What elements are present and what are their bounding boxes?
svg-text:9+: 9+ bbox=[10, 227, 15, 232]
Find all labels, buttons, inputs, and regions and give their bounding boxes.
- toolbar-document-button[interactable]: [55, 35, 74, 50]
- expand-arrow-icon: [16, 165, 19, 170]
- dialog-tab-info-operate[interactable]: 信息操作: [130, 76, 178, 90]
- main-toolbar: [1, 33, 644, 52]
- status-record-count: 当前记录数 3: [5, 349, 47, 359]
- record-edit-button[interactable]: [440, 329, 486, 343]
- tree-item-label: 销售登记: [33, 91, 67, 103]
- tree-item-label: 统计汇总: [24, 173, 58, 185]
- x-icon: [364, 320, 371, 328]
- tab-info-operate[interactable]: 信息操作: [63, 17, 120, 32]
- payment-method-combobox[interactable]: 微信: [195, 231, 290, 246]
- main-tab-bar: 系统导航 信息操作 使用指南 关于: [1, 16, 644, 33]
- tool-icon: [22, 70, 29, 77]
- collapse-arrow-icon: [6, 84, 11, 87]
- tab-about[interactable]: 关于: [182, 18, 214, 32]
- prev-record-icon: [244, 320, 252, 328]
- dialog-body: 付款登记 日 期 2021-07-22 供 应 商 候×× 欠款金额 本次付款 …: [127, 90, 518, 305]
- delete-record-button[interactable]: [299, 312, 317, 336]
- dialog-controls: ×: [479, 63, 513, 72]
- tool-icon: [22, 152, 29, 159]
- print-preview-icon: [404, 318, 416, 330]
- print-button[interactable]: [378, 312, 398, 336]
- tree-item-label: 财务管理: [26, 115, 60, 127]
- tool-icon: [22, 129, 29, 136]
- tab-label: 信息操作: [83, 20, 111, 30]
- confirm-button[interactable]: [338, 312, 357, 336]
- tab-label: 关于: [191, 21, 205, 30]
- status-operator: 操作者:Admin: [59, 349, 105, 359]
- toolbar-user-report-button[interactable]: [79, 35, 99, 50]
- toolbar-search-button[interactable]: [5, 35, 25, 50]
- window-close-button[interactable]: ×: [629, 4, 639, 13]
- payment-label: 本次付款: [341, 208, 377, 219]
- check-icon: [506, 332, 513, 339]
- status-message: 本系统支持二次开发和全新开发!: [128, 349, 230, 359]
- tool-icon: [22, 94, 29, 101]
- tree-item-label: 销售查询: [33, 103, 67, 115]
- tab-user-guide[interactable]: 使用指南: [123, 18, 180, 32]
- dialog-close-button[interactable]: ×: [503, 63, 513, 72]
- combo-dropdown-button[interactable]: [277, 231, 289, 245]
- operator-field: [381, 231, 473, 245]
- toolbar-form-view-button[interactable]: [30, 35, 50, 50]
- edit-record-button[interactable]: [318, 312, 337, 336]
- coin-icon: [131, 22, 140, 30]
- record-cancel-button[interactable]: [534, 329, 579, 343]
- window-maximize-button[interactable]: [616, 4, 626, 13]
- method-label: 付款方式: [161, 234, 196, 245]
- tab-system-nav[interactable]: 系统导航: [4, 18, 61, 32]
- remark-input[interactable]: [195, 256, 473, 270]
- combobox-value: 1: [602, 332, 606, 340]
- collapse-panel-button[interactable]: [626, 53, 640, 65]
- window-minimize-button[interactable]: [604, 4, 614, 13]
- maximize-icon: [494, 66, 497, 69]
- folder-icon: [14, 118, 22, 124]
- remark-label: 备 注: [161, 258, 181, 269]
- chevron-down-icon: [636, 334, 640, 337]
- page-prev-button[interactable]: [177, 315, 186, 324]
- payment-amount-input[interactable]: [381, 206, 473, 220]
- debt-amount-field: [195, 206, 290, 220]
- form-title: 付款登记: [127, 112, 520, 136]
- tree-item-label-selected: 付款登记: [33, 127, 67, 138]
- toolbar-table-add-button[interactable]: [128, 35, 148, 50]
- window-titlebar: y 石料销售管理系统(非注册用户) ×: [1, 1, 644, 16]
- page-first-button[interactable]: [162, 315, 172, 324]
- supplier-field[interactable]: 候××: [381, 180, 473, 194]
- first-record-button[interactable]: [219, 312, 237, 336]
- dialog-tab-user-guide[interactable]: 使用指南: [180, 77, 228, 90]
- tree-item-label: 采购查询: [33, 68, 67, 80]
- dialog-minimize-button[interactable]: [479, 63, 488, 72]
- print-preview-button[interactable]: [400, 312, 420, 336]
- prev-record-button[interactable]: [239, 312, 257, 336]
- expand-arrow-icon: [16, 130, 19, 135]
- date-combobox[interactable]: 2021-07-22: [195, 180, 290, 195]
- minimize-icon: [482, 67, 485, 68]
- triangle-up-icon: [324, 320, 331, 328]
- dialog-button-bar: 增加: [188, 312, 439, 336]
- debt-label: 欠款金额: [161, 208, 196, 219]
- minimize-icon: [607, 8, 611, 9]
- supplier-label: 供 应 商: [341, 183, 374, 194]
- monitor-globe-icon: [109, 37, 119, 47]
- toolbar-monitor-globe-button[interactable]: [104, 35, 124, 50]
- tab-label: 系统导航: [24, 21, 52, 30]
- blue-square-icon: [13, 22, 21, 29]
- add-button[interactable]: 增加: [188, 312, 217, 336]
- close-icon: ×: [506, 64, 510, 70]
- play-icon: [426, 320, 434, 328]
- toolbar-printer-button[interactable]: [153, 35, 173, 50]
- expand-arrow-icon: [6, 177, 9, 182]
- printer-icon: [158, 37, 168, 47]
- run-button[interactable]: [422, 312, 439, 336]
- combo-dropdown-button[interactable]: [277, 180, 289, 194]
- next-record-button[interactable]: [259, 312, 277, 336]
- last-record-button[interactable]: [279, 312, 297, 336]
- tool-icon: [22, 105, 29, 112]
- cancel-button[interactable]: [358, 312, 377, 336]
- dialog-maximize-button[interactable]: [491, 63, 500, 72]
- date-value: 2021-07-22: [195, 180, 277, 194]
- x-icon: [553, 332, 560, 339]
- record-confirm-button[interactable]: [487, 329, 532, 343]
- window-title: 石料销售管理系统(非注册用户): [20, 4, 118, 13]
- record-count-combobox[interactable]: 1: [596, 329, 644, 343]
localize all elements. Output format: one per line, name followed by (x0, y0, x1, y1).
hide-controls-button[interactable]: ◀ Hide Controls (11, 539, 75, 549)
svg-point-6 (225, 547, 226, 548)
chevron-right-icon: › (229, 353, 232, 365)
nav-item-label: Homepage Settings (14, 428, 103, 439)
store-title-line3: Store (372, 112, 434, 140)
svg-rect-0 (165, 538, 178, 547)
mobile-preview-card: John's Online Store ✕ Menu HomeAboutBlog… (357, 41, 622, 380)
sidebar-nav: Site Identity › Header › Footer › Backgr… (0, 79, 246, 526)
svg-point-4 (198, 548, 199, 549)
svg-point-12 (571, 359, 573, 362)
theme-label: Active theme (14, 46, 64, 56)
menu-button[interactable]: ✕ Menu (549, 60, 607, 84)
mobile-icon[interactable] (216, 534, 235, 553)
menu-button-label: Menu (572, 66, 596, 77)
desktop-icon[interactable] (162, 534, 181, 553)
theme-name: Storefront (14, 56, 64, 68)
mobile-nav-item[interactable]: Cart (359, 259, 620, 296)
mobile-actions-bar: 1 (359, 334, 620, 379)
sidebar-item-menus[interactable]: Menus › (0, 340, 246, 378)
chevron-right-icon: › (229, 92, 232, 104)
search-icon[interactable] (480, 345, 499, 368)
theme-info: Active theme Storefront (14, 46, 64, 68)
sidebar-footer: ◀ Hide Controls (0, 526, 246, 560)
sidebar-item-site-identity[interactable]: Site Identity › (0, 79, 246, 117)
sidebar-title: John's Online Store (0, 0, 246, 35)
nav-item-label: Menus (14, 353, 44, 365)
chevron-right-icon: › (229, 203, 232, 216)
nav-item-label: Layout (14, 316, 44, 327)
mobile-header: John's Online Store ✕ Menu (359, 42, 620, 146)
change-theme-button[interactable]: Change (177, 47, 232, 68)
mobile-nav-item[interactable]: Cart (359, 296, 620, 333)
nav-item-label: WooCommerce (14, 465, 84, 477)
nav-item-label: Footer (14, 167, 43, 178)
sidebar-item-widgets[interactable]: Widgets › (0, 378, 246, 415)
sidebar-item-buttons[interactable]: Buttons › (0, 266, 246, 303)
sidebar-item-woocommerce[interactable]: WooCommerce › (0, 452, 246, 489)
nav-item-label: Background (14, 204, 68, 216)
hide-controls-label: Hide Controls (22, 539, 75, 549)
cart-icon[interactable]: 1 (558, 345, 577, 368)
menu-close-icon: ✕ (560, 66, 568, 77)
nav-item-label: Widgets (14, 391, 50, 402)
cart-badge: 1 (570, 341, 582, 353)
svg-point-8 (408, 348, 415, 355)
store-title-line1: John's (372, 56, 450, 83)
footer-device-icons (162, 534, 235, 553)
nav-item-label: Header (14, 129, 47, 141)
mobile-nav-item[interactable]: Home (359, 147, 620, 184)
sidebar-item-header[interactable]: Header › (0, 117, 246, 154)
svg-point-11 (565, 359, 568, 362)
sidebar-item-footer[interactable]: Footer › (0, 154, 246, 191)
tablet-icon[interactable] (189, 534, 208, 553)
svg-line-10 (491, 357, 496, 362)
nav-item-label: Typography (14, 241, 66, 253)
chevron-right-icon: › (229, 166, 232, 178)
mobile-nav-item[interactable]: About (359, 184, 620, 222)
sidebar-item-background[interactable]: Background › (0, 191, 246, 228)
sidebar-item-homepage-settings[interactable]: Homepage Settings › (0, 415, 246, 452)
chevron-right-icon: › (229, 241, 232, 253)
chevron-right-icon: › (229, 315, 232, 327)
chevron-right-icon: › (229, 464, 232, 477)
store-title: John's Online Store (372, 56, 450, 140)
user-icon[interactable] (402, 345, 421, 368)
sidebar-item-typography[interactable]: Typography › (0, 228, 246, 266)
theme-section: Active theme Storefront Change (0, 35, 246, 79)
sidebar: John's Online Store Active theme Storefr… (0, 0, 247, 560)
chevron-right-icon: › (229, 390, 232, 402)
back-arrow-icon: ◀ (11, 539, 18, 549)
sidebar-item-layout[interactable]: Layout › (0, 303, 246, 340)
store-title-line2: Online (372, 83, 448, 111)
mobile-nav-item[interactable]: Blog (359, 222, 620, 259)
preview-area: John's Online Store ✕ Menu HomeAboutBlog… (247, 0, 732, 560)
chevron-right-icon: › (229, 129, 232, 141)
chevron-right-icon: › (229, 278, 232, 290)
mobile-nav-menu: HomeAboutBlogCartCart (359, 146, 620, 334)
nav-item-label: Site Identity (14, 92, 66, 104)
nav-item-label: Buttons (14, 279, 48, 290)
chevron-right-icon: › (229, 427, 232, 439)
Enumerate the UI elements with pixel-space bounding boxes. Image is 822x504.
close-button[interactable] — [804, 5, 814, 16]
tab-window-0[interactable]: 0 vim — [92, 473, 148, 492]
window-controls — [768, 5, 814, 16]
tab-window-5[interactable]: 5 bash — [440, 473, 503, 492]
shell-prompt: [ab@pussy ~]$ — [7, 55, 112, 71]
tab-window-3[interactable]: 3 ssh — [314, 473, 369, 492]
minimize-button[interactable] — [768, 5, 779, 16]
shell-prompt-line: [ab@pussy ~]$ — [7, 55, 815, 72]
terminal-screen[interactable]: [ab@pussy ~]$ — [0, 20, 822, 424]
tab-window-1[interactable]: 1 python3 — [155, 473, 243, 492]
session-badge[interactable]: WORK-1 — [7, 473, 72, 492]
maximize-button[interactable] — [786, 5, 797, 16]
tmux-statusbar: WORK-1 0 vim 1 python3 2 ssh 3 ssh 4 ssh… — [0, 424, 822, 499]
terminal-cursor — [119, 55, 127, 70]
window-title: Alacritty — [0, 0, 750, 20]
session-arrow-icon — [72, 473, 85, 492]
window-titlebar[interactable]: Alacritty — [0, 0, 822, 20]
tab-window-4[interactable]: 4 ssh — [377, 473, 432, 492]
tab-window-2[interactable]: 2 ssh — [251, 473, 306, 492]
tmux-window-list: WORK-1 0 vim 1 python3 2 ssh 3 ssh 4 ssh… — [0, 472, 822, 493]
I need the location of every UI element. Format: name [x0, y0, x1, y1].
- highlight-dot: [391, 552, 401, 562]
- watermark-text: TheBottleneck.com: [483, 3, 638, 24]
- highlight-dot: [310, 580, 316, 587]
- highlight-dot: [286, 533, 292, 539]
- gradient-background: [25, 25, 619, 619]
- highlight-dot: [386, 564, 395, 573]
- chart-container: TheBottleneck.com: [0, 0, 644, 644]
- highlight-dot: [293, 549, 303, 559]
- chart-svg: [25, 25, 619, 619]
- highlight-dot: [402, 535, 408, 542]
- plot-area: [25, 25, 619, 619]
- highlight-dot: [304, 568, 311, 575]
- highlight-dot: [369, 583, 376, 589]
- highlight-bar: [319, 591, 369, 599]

--------------------------------------------------

**ASSIGNMENT:** Copy exactly. The range runs from the line containing "I need the location" through the last line of the data.

**SOLUTION FOR THIS TASK:**
I need the location of every UI element. Format: name [x0, y0, x1, y1].
- highlight-dot: [391, 552, 401, 562]
- watermark-text: TheBottleneck.com: [483, 3, 638, 24]
- highlight-dot: [310, 580, 316, 587]
- highlight-dot: [286, 533, 292, 539]
- gradient-background: [25, 25, 619, 619]
- highlight-dot: [386, 564, 395, 573]
- chart-container: TheBottleneck.com: [0, 0, 644, 644]
- highlight-dot: [293, 549, 303, 559]
- chart-svg: [25, 25, 619, 619]
- highlight-dot: [402, 535, 408, 542]
- plot-area: [25, 25, 619, 619]
- highlight-dot: [304, 568, 311, 575]
- highlight-dot: [369, 583, 376, 589]
- highlight-bar: [319, 591, 369, 599]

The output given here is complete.